» **EXERCISE AIM**: As you print the data below, keep every line exactly as it is and leave the images behind.

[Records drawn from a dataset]
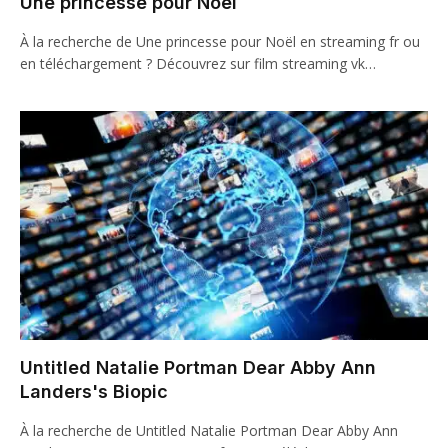
Une princesse pour Noël
À la recherche de Une princesse pour Noël en streaming fr ou
en téléchargement ? Découvrez sur film streaming vk…
Untitled Natalie Portman Dear Abby Ann
Landers's Biopic
À la recherche de Untitled Natalie Portman Dear Abby Ann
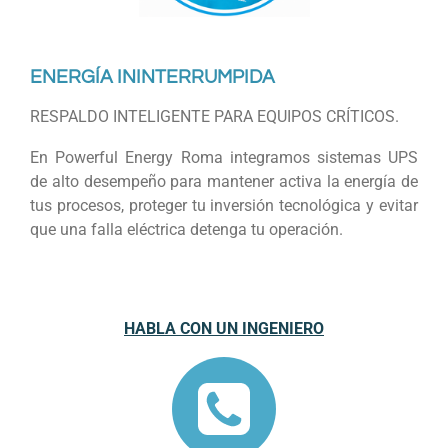
ENERGÍA ININTERRUMPIDA
RESPALDO INTELIGENTE PARA EQUIPOS CRÍTICOS.
En Powerful Energy Roma integramos sistemas UPS
de alto desempeño para mantener activa la energía de
tus procesos, proteger tu inversión tecnológica y evitar
que una falla eléctrica detenga tu operación.
HABLA CON UN INGENIERO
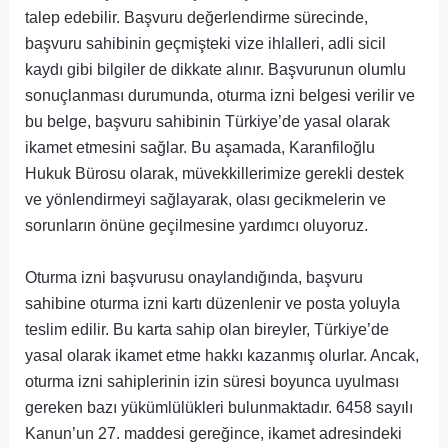
talep edebilir. Başvuru değerlendirme sürecinde,
başvuru sahibinin geçmişteki vize ihlalleri, adli sicil
kaydı gibi bilgiler de dikkate alınır. Başvurunun olumlu
sonuçlanması durumunda, oturma izni belgesi verilir ve
bu belge, başvuru sahibinin Türkiye’de yasal olarak
ikamet etmesini sağlar. Bu aşamada, Karanfiloğlu
Hukuk Bürosu olarak, müvekkillerimize gerekli destek
ve yönlendirmeyi sağlayarak, olası gecikmelerin ve
sorunların önüne geçilmesine yardımcı oluyoruz.
Oturma izni başvurusu onaylandığında, başvuru
sahibine oturma izni kartı düzenlenir ve posta yoluyla
teslim edilir. Bu karta sahip olan bireyler, Türkiye’de
yasal olarak ikamet etme hakkı kazanmış olurlar. Ancak,
oturma izni sahiplerinin izin süresi boyunca uyulması
gereken bazı yükümlülükleri bulunmaktadır. 6458 sayılı
Kanun’un 27. maddesi gereğince, ikamet adresindeki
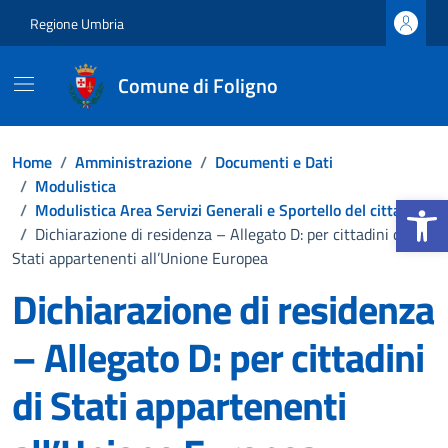
Vai ai contenuti
Vai al footer
Regione Umbria
Comune di Foligno
Home
/
Amministrazione
/
Documenti e Dati
/
Modulistica
Apri la b
/
Modulistica Area Servizi Generali e Sportello del cittadino
/
Dichiarazione di residenza – Allegato D: per cittadini di
Stati appartenenti all’Unione Europea
Dichiarazione di residenza
– Allegato D: per cittadini
di Stati appartenenti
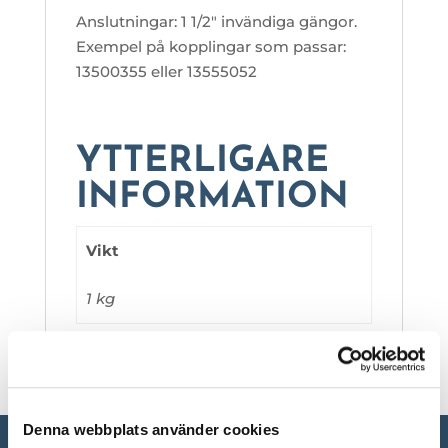
Anslutningar: 1 1/2″ invändiga gängor.
Exempel på kopplingar som passar:
13500355 eller 13555052
YTTERLIGARE
INFORMATION
Vikt
1 kg
Denna webbplats använder cookies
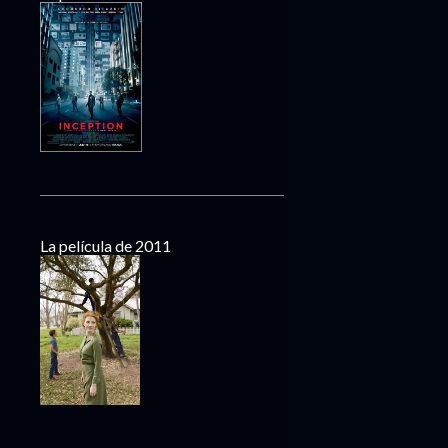
La película de 2011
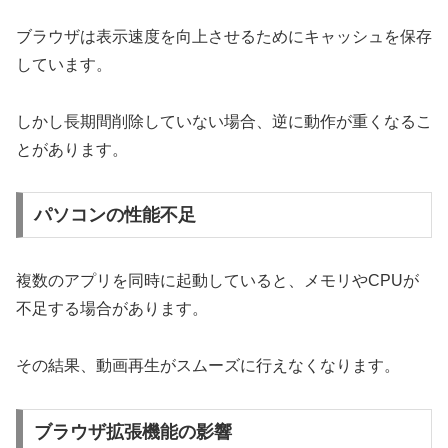
ブラウザは表示速度を向上させるためにキャッシュを保存
しています。
しかし長期間削除していない場合、逆に動作が重くなるこ
とがあります。
パソコンの性能不足
複数のアプリを同時に起動していると、メモリやCPUが
不足する場合があります。
その結果、動画再生がスムーズに行えなくなります。
ブラウザ拡張機能の影響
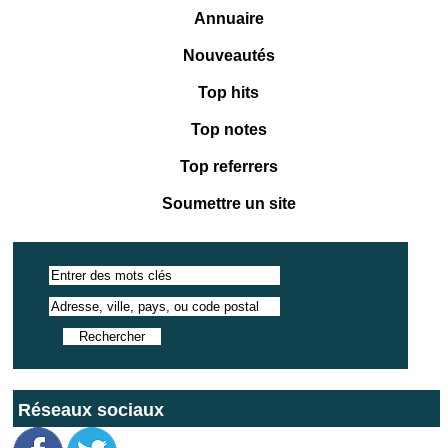
Annuaire
Nouveautés
Top hits
Top notes
Top referrers
Soumettre un site
Réseaux sociaux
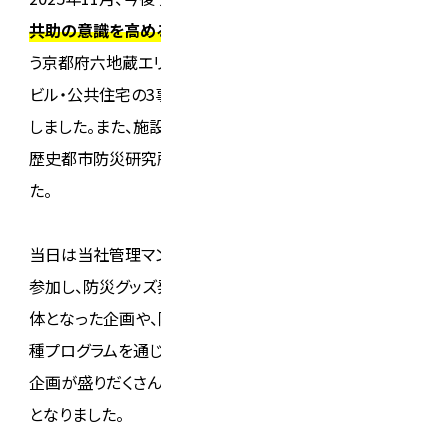
共助の意識を高めることを目的
に、当社が管理業務を担
う京都府六地蔵エリアのMOMOテラスにて、マンション・
ビル・公共住宅の3事業が連携し地域防災イベントを開催
しました。また、施設運営管理会社をはじめ、立命館大学
歴史都市防災研究所の皆さまにもご協力いただきまし
た。
当日は当社管理マンション居住者をはじめ200名以上が
参加し、防災グッズ発掘隊（お買い物イベント）など会場一
体となった企画や、防災魚釣りやクイズラリーといった各
種プログラムを通じて、楽しみながら防災について学べる
企画が盛りだくさんで参加者の皆さまの笑顔あふれる1日
となりました。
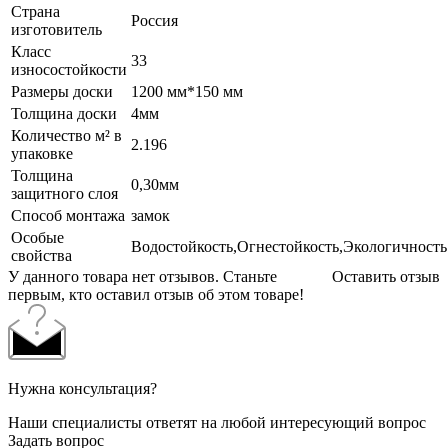
Страна
Россия
изготовитель
Класс
33
износостойкости
Размеры доски
1200 мм*150 мм
Толщина доски
4мм
Количество м² в
2.196
упаковке
Толщина
0,30мм
защитного слоя
Способ монтажа
замок
Особые
Водостойкость,Огнестойкость,Экологичность
свойства
У данного товара нет отзывов. Станьте
Оставить отзыв
первым, кто оставил отзыв об этом товаре!
Нужна консультация?
Наши специалисты ответят на любой интересующий вопрос
Задать вопрос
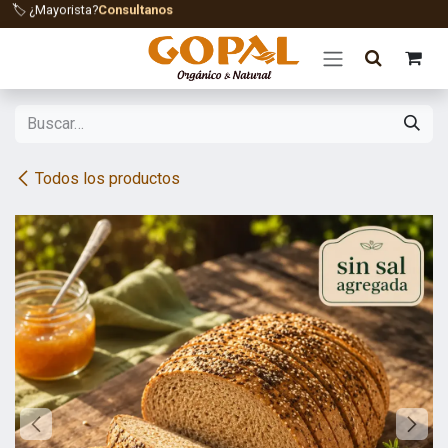
Ir al contenido
🏷️ ¿Mayorista?
Consultanos
Todos los productos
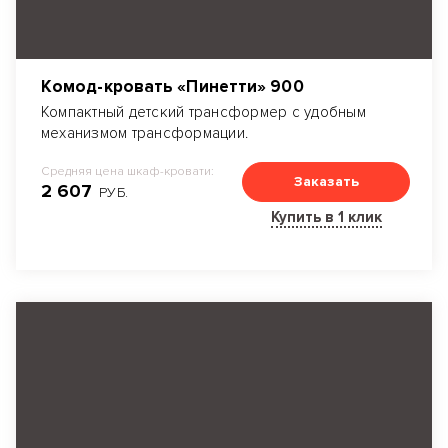
Комод-кровать «Пинетти» 900
Компактный детский трансформер с удобным
механизмом трансформации.
Средняя цена шкаф-кровати:
Заказать
2 607
РУБ.
Купить в 1 клик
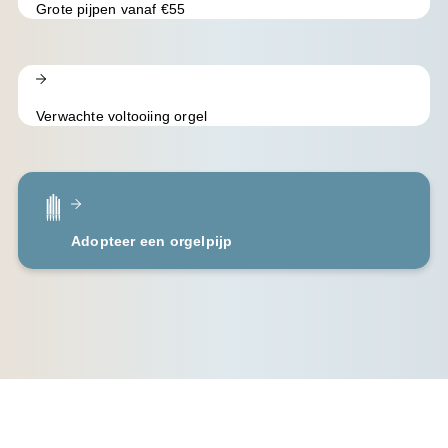
Grote pijpen vanaf €55
Verwachte voltooiing orgel
Adopteer een orgelpijp
“Het Berner-orgel brengt mensen
samen, van samenzang tot concerten.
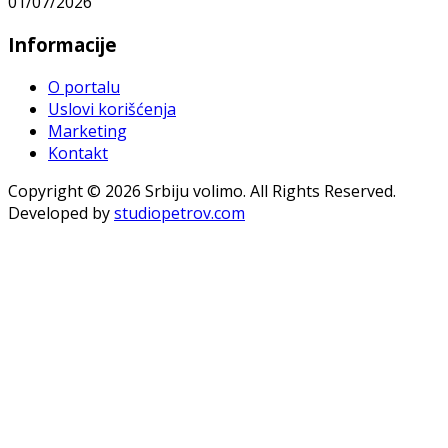
01/07/2026
Informacije
O portalu
Uslovi korišćenja
Marketing
Kontakt
Copyright © 2026 Srbiju volimo. All Rights Reserved.
Developed by
studiopetrov.com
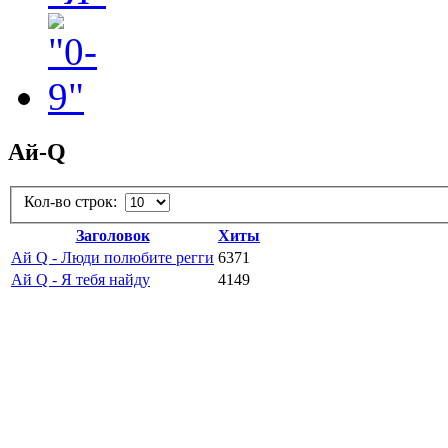
Ай-Q
Кол-во строк:
Заголовок
Хиты
Ай Q - Люди полюбите регги
6371
Ай Q - Я тебя найду
4149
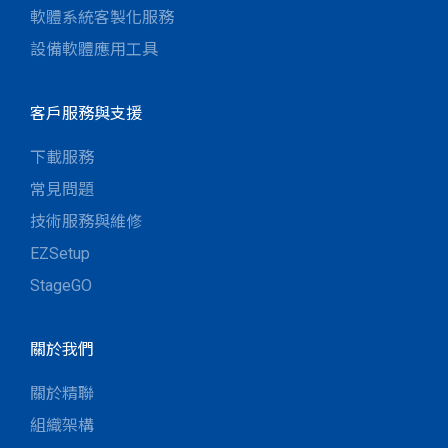
軟體系統客製化服務
設備軟體應用工具
客戶服務與支援
下載服務
常見問題
技術服務與維修
EZSetup
StageGO
關於我們
關於精聯
組織架構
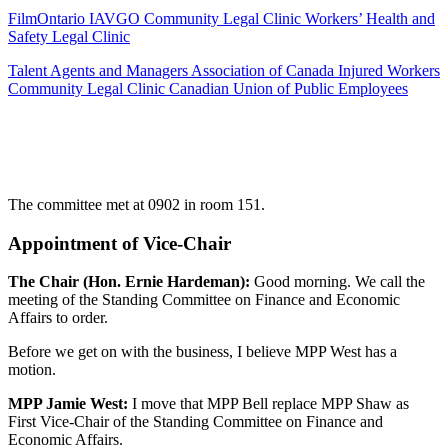
FilmOntario IAVGO Community Legal Clinic Workers’ Health and
Safety Legal Clinic
Talent Agents and Managers Association of Canada Injured Workers
Community Legal Clinic Canadian Union of Public Employees
The committee met at 0902 in room 151.
Appointment of Vice-Chair
The Chair (Hon. Ernie Hardeman):
Good morning. We call the
meeting of the Standing Committee on Finance and Economic
Affairs to order.
Before we get on with the business, I believe MPP West has a
motion.
MPP Jamie West:
I move that MPP Bell replace MPP Shaw as
First Vice-Chair of the Standing Committee on Finance and
Economic Affairs.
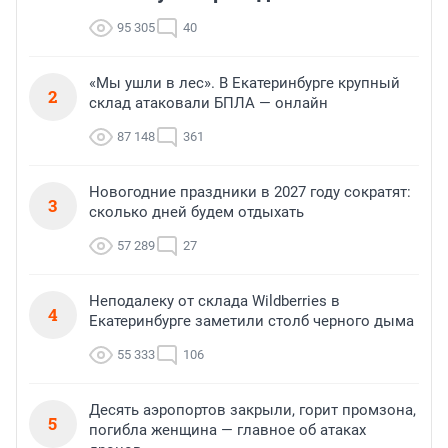
95 305
40
«Мы ушли в лес». В Екатеринбурге крупный
2
склад атаковали БПЛА — онлайн
87 148
361
Новогодние праздники в 2027 году сократят:
3
сколько дней будем отдыхать
57 289
27
Неподалеку от склада Wildberries в
4
Екатеринбурге заметили столб черного дыма
55 333
106
Десять аэропортов закрыли, горит промзона,
5
погибла женщина — главное об атаках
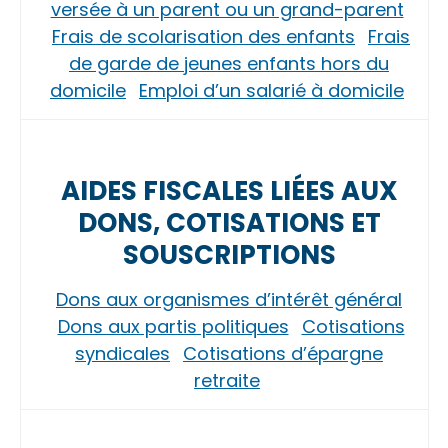
versée à un parent ou un grand-parent
Frais de scolarisation des enfants
Frais
de garde de jeunes enfants hors du
domicile
Emploi d’un salarié à domicile
AIDES FISCALES LIÉES AUX
DONS, COTISATIONS ET
SOUSCRIPTIONS
Dons aux organismes d’intérêt général
Dons aux partis politiques
Cotisations
syndicales
Cotisations d’épargne
retraite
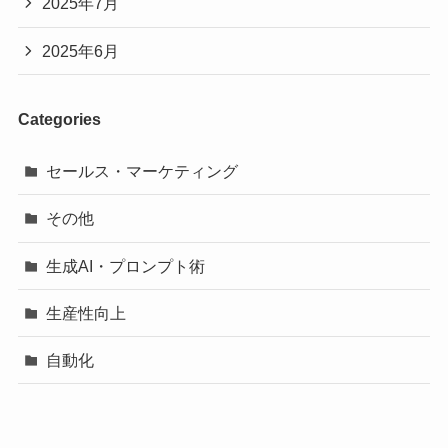
2025年7月
2025年6月
Categories
セールス・マーケティング
その他
生成AI・プロンプト術
生産性向上
自動化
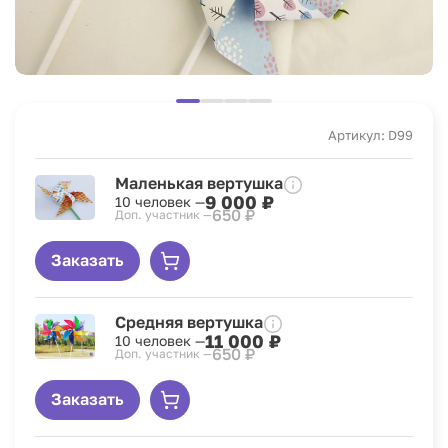
Артикул: D99
Маленькая вертушка
9 000 ₽
10 человек —
650 ₽
Доп. участник —
Заказать
Средняя вертушка
11 000 ₽
10 человек —
650 ₽
Доп. участник —
Заказать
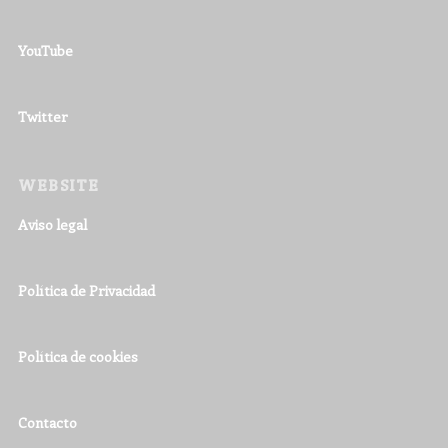
YouTube
Twitter
WEBSITE
Aviso legal
Política de Privacidad
Política de cookies
Contacto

» **TASK SOLUTION**:
Une princesse pour Noël
À la recherche de Une princesse pour Noël en streaming fr ou
en téléchargement ? Découvrez sur film streaming vk…
Untitled Natalie Portman Dear Abby Ann
Landers's Biopic
À la recherche de Untitled Natalie Portman Dear Abby Ann
ENERGÍA ININTERRUMPIDA
RESPALDO INTELIGENTE PARA EQUIPOS CRÍTICOS.
En Powerful Energy Roma integramos sistemas UPS
de alto desempeño para mantener activa la energía de
tus procesos, proteger tu inversión tecnológica y evitar
que una falla eléctrica detenga tu operación.
HABLA CON UN INGENIERO
talep edebilir. Başvuru değerlendirme sürecinde,
başvuru sahibinin geçmişteki vize ihlalleri, adli sicil
kaydı gibi bilgiler de dikkate alınır. Başvurunun olumlu
sonuçlanması durumunda, oturma izni belgesi verilir ve
bu belge, başvuru sahibinin Türkiye’de yasal olarak
ikamet etmesini sağlar. Bu aşamada, Karanfiloğlu
Hukuk Bürosu olarak, müvekkillerimize gerekli destek
ve yönlendirmeyi sağlayarak, olası gecikmelerin ve
sorunların önüne geçilmesine yardımcı oluyoruz.
Oturma izni başvurusu onaylandığında, başvuru
sahibine oturma izni kartı düzenlenir ve posta yoluyla
teslim edilir. Bu karta sahip olan bireyler, Türkiye’de
yasal olarak ikamet etme hakkı kazanmış olurlar. Ancak,
oturma izni sahiplerinin izin süresi boyunca uyulması
gereken bazı yükümlülükleri bulunmaktadır. 6458 sayılı
Kanun’un 27. maddesi gereğince, ikamet adresindeki
Vai ai contenuti
Vai al footer
Regione Umbria
Comune di Foligno
Home
/
Amministrazione
/
Documenti e Dati
/
Modulistica
Apri la b
/
Modulistica Area Servizi Generali e Sportello del cittadino
/
Dichiarazione di residenza – Allegato D: per cittadini di
Stati appartenenti all’Unione Europea
Dichiarazione di residenza
– Allegato D: per cittadini
di Stati appartenenti
Anslutningar: 1 1/2″ invändiga gängor.
Exempel på kopplingar som passar:
13500355 eller 13555052
YTTERLIGARE
INFORMATION
Vikt
1 kg
Denna webbplats använder cookies
La película de 2011
ブラウザは表示速度を向上させるためにキャッシュを保存
しています。
しかし長期間削除していない場合、逆に動作が重くなるこ
とがあります。
パソコンの性能不足
複数のアプリを同時に起動していると、メモリやCPUが
不足する場合があります。
その結果、動画再生がスムーズに行えなくなります。
ブラウザ拡張機能の影響
Annuaire
Nouveautés
Top hits
Top notes
Top referrers
Soumettre un site
Réseaux sociaux
共助の意識を高めることを目的
に、当社が管理業務を担
う京都府六地蔵エリアのMOMOテラスにて、マンション・
ビル・公共住宅の3事業が連携し地域防災イベントを開催
しました。また、施設運営管理会社をはじめ、立命館大学
歴史都市防災研究所の皆さまにもご協力いただきまし
た。
当日は当社管理マンション居住者をはじめ200名以上が
参加し、防災グッズ発掘隊（お買い物イベント）など会場一
体となった企画や、防災魚釣りやクイズラリーといった各
種プログラムを通じて、楽しみながら防災について学べる
企画が盛りだくさんで参加者の皆さまの笑顔あふれる1日
となりました。
Страна
Россия
изготовитель
Класс
33
износостойкости
Размеры доски
1200 мм*150 мм
Толщина доски
4мм
Количество м² в
2.196
упаковке
Толщина
0,30мм
защитного слоя
Способ монтажа
замок
Особые
Водостойкость,Огнестойкость,Экологичность
свойства
У данного товара нет отзывов. Станьте
Оставить отзыв
первым, кто оставил отзыв об этом товаре!
Нужна консультация?
Наши специалисты ответят на любой интересующий вопрос
Задать вопрос
Ir al contenido
🏷️ ¿Mayorista?
Consultanos
Todos los productos
Комод-кровать «Пинетти» 900
Компактный детский трансформер с удобным
механизмом трансформации.
Средняя цена шкаф-кровати:
Заказать
2 607
РУБ.
Купить в 1 клик
Grote pijpen vanaf €55
Verwachte voltooiing orgel
Adopteer een orgelpijp
“Het Berner-orgel brengt mensen
samen, van samenzang tot concerten.
01/07/2026
Informacije
O portalu
Uslovi korišćenja
Marketing
Kontakt
Copyright © 2026 Srbiju volimo. All Rights Reserved.
Developed by
studiopetrov.com
Ай-Q
Кол-во строк:
Заголовок
Хиты
Ай Q - Люди полюбите регги
6371
Ай Q - Я тебя найду
4149
軟體系統客製化服務
設備軟體應用工具
客戶服務與支援
下載服務
常見問題
技術服務與維修
EZSetup
StageGO
關於我們
關於精聯
組織架構
FilmOntario IAVGO Community Legal Clinic Workers’ Health and
Safety Legal Clinic
Talent Agents and Managers Association of Canada Injured Workers
Community Legal Clinic Canadian Union of Public Employees
The committee met at 0902 in room 151.
Appointment of Vice-Chair
The Chair (Hon. Ernie Hardeman):
Good morning. We call the
meeting of the Standing Committee on Finance and Economic
Affairs to order.
Before we get on with the business, I believe MPP West has a
motion.
MPP Jamie West:
I move that MPP Bell replace MPP Shaw as
First Vice-Chair of the Standing Committee on Finance and
Economic Affairs.
95 305
40
«Мы ушли в лес». В Екатеринбурге крупный
2
склад атаковали БПЛА — онлайн
87 148
361
Новогодние праздники в 2027 году сократят:
3
сколько дней будем отдыхать
57 289
27
Неподалеку от склада Wildberries в
4
Екатеринбурге заметили столб черного дыма
55 333
106
Десять аэропортов закрыли, горит промзона,
5
погибла женщина — главное об атаках
versée à un parent ou un grand-parent
Frais de scolarisation des enfants
Frais
de garde de jeunes enfants hors du
domicile
Emploi d’un salarié à domicile
AIDES FISCALES LIÉES AUX
DONS, COTISATIONS ET
SOUSCRIPTIONS
Dons aux organismes d’intérêt général
Dons aux partis politiques
Cotisations
syndicales
Cotisations d’épargne
retraite
2025年7月
2025年6月
Categories
セールス・マーケティング
その他
生成AI・プロンプト術
生産性向上
自動化
Артикул: D99
Маленькая вертушка
9 000 ₽
10 человек —
650 ₽
Доп. участник —
Заказать
Средняя вертушка
11 000 ₽
10 человек —
650 ₽
Доп. участник —
Заказать
YouTube
Twitter
WEBSITE
Aviso legal
Política de Privacidad
Política de cookies
Contacto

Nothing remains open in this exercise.